▶ [Task prompt] The answer should be an exact repeat of the stretch of material below from the line containing "Image resolution: width=1568, height=875." through the line containing "Shipping & Returns".

▶ [Records for the task]
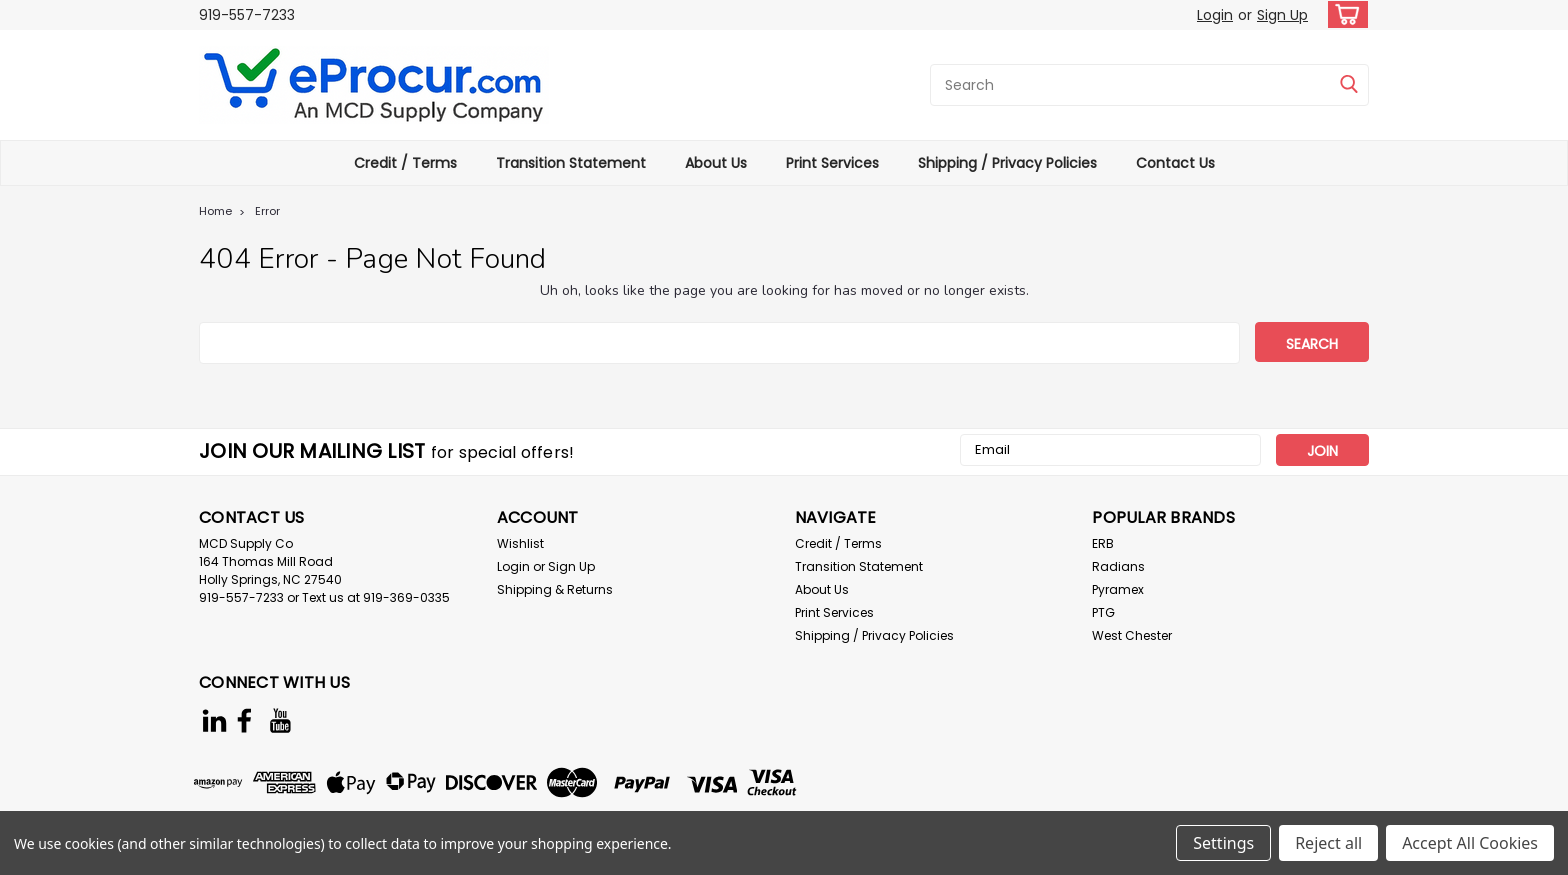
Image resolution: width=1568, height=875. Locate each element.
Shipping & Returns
---
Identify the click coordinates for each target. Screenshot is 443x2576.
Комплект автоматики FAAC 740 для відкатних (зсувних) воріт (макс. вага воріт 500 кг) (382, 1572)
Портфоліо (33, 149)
---
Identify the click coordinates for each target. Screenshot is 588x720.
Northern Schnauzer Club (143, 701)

▶ [Exercise output]
Image resolution: width=1568, height=875. Locate each element.
Shipping & Returns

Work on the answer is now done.